- How to complete this task:
Output word for word the lines from the one with "Nun aber zum Rezept." to the final line of the data, both ends included, but skip the pictures.

- Data records:

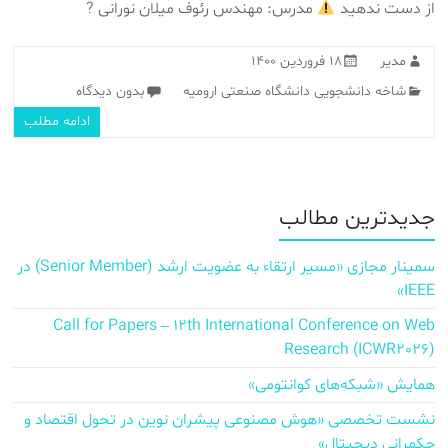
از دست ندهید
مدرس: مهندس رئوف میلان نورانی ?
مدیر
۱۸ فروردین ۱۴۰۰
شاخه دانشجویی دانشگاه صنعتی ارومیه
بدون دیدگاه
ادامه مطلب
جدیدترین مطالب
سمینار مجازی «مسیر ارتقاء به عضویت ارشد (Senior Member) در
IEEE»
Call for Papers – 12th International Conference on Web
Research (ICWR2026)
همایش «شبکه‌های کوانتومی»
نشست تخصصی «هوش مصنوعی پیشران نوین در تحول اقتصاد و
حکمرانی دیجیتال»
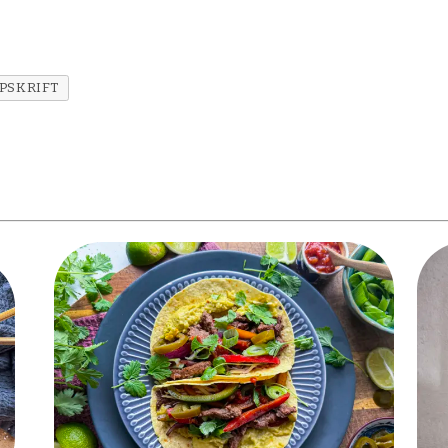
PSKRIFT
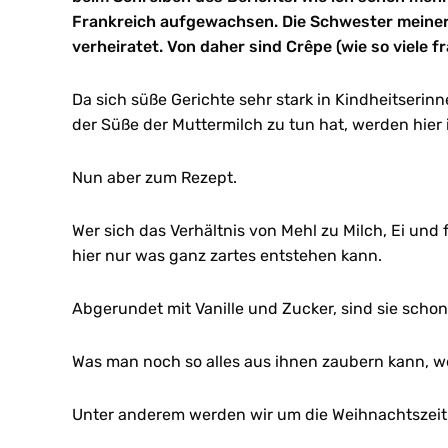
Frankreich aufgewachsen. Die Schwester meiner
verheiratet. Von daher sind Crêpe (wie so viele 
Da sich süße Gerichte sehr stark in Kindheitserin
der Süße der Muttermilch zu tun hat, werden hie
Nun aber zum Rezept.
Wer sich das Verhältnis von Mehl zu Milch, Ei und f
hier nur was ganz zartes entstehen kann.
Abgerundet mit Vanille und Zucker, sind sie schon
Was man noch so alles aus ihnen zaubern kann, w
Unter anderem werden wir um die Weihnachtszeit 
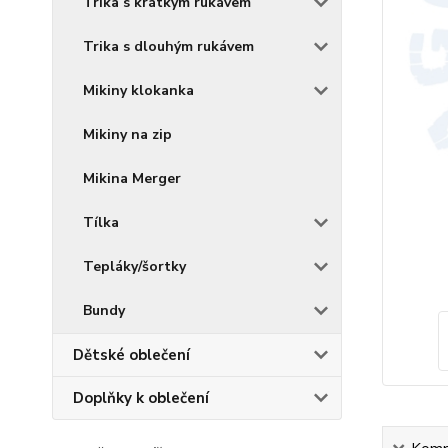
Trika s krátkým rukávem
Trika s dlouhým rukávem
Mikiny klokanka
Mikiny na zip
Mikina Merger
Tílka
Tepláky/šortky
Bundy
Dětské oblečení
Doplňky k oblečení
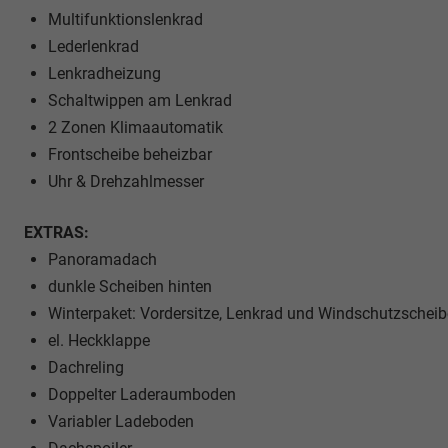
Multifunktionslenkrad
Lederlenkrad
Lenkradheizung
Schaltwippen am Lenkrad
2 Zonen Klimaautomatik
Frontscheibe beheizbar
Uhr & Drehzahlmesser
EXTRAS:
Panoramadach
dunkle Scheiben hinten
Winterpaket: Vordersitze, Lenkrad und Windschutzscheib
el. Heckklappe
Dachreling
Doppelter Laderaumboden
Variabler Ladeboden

- Solved exercise:
Nun aber zum Rezept.
Wer sich das Verhältnis von Mehl zu Milch, Ei und f
hier nur was ganz zartes entstehen kann.
Abgerundet mit Vanille und Zucker, sind sie schon
Was man noch so alles aus ihnen zaubern kann, w
Unter anderem werden wir um die Weihnachtszeit 
Trika s krátkým rukávem
Trika s dlouhým rukávem
Mikiny klokanka
Mikiny na zip
Mikina Merger
Tílka
Tepláky/šortky
Bundy
Dětské oblečení
Doplňky k oblečení
Multifunktionslenkrad
Lederlenkrad
Lenkradheizung
Schaltwippen am Lenkrad
2 Zonen Klimaautomatik
Frontscheibe beheizbar
Uhr & Drehzahlmesser
EXTRAS:
Panoramadach
dunkle Scheiben hinten
Winterpaket: Vordersitze, Lenkrad und Windschutzscheib
el. Heckklappe
Dachreling
Doppelter Laderaumboden
Variabler Ladeboden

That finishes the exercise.